This week's portfolio session is with the still life photographer Thomas Albdorf. Taken on by Webber Represents photographic agency last month, I first came across his work on It’s Nice That, when Thomas was one of their 'Students Of The Month' back in 2011. Previously a graphic designer, Thomas starting studying conceptual art in Vienna and in his third year started using photography as his main medium. His course was so conceptual however that he actually considers himself a self taught photographer with a background in art.
Thomas’s work is confident and exciting and Webber have curated his portfolio perfectly. I had a chat with Thomas about his work last week and I discovered a smart, funny and very considered photographer with a huge love of all things sculptural.
Citing people like Marcel Duchamp and Fischli & Weiss as inspirations, the first project we discuss is ‘Woodwork’. Shot in 2010 he considers this project his starting point with photography. Growing up in the mountains, Thomas has always been fascinated with woodlands and wanted to created images that reflected the beauty of nature. He did however want to introduce another element, something sculptural to break the tradition of how we perceive nature.
Experimenting with transparent foils that he then painted, everything in this series is staged in front of the camera, with none of the digital interventions he would later introduce into his work. Woodwork is the first project that introduces the main theme of photography and sculpture, a thread throughout all of Thomas’s subsequent work.
Thomas’s second project ‘Actualities’ moves his work from his childhood surroundings to his urban environments in Vienna. Often working with the things he found in his flat or on the street, he created lots of simple ‘interventions’ creating sculptures that only exist for a short period but are frozen in time as part of an image.

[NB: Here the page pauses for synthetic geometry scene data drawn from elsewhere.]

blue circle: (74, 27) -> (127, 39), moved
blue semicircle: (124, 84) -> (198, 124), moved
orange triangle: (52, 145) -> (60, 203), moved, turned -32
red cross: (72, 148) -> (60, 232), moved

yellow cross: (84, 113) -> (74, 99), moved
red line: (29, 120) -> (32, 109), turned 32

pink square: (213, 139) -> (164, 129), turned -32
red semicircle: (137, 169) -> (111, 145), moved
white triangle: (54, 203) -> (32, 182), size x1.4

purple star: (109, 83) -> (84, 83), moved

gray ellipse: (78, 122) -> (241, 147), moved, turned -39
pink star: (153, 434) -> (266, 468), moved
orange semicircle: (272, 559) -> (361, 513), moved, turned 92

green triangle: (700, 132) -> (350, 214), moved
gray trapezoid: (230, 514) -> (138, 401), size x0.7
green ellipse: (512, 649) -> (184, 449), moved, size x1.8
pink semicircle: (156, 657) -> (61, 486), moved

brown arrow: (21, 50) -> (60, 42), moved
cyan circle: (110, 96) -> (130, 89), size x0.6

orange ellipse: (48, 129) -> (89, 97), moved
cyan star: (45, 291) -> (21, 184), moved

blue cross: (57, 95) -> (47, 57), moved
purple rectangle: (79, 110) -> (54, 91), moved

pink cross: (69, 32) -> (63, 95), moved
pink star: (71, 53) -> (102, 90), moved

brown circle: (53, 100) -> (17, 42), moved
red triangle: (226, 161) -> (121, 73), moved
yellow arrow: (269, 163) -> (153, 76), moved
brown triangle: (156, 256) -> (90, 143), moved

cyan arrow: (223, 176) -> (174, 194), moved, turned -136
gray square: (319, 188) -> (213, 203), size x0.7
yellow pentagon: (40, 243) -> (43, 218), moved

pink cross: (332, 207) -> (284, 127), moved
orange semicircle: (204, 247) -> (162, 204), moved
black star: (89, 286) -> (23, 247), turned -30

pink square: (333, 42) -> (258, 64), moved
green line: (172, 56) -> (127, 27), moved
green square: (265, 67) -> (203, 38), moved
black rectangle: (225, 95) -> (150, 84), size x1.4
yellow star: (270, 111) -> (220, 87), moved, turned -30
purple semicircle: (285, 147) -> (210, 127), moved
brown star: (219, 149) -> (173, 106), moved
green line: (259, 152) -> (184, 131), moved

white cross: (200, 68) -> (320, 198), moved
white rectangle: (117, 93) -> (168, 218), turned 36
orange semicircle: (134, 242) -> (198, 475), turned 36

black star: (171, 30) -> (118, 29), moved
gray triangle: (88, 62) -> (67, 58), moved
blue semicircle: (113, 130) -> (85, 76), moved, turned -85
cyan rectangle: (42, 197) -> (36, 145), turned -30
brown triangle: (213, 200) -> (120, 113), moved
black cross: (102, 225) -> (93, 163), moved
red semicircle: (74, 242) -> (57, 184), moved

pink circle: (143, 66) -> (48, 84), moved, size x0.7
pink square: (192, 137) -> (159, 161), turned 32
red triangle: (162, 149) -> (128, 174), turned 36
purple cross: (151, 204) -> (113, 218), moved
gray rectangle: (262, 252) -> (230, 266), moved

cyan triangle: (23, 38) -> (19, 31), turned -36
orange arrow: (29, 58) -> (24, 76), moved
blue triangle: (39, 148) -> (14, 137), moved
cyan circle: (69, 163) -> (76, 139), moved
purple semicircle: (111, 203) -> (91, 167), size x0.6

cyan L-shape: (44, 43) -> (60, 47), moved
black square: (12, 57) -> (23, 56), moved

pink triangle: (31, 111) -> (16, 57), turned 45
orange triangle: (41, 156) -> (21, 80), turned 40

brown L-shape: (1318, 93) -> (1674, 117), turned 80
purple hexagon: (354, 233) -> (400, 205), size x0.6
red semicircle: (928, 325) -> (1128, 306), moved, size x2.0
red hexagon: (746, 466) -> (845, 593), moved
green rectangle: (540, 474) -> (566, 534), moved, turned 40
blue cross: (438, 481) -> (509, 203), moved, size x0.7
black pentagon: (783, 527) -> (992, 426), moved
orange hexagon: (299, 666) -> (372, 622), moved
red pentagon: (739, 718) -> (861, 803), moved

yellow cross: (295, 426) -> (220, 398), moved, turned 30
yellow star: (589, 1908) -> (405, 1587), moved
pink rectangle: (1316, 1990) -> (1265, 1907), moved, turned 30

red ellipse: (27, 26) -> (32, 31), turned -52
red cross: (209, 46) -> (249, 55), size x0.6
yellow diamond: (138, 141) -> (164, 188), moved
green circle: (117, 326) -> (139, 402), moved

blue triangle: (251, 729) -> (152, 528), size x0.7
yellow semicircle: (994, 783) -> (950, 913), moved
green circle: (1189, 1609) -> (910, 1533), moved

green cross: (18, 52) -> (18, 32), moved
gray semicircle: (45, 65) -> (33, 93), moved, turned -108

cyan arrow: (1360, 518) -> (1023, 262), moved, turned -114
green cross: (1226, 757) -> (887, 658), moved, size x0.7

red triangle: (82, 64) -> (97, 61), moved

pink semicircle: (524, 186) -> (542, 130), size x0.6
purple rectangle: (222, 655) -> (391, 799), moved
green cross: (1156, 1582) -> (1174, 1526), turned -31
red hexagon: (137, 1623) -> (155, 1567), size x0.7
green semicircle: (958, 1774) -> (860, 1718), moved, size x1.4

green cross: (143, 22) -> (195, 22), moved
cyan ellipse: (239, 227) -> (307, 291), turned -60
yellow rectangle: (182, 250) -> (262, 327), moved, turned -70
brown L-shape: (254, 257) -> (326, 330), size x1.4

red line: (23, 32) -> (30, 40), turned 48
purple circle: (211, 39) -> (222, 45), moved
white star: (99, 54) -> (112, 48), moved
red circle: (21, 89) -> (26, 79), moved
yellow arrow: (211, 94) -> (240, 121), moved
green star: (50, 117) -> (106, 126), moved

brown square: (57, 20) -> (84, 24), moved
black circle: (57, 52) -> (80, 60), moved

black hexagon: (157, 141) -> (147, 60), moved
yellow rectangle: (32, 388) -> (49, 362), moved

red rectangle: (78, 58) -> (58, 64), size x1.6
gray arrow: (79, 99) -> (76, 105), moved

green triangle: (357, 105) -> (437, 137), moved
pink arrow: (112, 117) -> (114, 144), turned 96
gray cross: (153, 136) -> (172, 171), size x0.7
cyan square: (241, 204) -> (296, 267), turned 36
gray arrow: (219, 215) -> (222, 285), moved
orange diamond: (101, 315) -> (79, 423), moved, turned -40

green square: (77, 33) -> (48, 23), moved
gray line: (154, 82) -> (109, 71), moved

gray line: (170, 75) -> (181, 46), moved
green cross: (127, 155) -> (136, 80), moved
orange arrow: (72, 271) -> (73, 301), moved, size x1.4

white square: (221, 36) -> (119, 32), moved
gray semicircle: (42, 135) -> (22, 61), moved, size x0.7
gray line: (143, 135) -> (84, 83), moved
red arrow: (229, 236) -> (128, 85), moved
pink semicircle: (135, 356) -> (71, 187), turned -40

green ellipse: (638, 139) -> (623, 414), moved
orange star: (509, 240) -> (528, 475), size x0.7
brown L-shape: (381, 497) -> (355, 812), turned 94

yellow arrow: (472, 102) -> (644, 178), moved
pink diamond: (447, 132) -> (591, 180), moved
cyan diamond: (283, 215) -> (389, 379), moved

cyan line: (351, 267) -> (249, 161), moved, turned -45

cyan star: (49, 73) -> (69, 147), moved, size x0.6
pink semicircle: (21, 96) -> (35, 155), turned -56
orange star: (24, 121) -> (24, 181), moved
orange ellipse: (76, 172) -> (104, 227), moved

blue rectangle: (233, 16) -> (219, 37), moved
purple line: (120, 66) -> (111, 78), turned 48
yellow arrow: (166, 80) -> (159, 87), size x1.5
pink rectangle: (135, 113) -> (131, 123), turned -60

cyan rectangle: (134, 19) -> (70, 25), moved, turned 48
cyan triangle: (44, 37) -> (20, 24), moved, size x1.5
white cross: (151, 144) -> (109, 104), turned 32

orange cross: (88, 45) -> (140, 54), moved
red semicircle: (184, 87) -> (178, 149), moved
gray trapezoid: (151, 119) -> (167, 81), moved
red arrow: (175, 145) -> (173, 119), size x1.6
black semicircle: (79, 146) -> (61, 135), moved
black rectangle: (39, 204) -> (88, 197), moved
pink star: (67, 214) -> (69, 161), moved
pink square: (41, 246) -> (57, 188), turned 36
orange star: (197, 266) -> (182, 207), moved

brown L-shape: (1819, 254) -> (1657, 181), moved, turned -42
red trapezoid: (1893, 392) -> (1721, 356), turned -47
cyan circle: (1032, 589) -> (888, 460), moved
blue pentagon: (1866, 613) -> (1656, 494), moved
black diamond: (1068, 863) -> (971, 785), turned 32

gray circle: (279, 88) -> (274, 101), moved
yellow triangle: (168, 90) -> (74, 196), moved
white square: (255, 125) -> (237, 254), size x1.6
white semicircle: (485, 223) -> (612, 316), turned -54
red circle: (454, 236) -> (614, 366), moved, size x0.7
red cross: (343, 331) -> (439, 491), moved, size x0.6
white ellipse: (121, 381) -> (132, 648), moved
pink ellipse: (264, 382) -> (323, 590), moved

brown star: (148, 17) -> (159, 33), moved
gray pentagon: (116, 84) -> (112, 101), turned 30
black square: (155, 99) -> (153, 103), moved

His ‘Former Writer’ series is a reference to his teenage years spent as a graffiti writer. He brings this back into his photographic work using tape and wire, tape so often being used by graffiti writers to tag their names on the wall.
My favourite projects however are ‘A Song of Nature’ and ‘Beholding Mountains’, his most recent projects. Having spent the last few years working with sculpture in both urban and non urban environments, A Song of Nature marks a transition into the use of altered images, bringing post production techniques into his work. Using found images of Alpine landscapes shot in the 70’s, Thomas reappropriates these images and introduces new elements, with some shot in camera and others created in post. Occasionally it is difficult to tell where analogue ends and digital production begins but in a way Thomas quite likes the uncertainty and hopes the viewer will accept the image as it is.
He has also created some personal installations experimenting with the concepts of commercial product photography. Sourcing random objects, he constructs images with objects that have no relationship with each other. There is no logic to them but the way he shoots the objects is appealing and seductive, much like the main aims of commercial product advertising.
Thomas is currently working on his first book, Beholding Mountains, with Lodret Vandret, which will be released this year at the New York Art Book Fair. He is also heading to Unseen this year with Webber and presenting his new book at Paris Photo. Exciting times for a very exciting photographer.